Try it.
Would you transcribe each entry that follows word for word, minus the images?

Dataset extract.
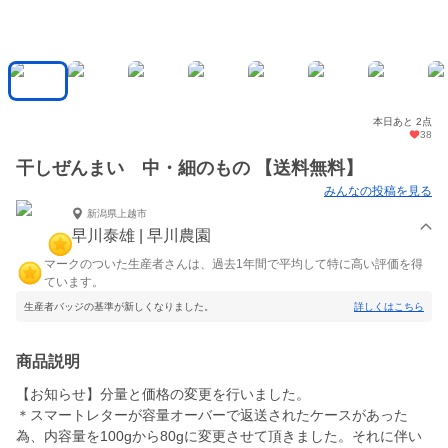
本日あと 2点
38
干しぜんまい 中・細のもの 【送料無料】
みんなの投稿を見る
新潟県上越市
早川泰雄 | 早川農園
マークのついた生産者さんは、過去1年間で平均して特に高い評価を得
ています。
生産者バッジの基準が新しくなりました。
詳しくはこちら
商品説明
【お知らせ】分量と価格の変更を行いました。
＊スマートレターが容量オーバーで返送されたケースがあった
為、内容量を100gから80gに変更させて頂きました。それに伴い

Result.
本日あと 2点
38
干しぜんまい 中・細のもの 【送料無料】
みんなの投稿を見る
新潟県上越市
早川泰雄 | 早川農園
マークのついた生産者さんは、過去1年間で平均して特に高い評価を得
ています。
生産者バッジの基準が新しくなりました。
詳しくはこちら
商品説明
【お知らせ】分量と価格の変更を行いました。
＊スマートレターが容量オーバーで返送されたケースがあった
為、内容量を100gから80gに変更させて頂きました。それに伴い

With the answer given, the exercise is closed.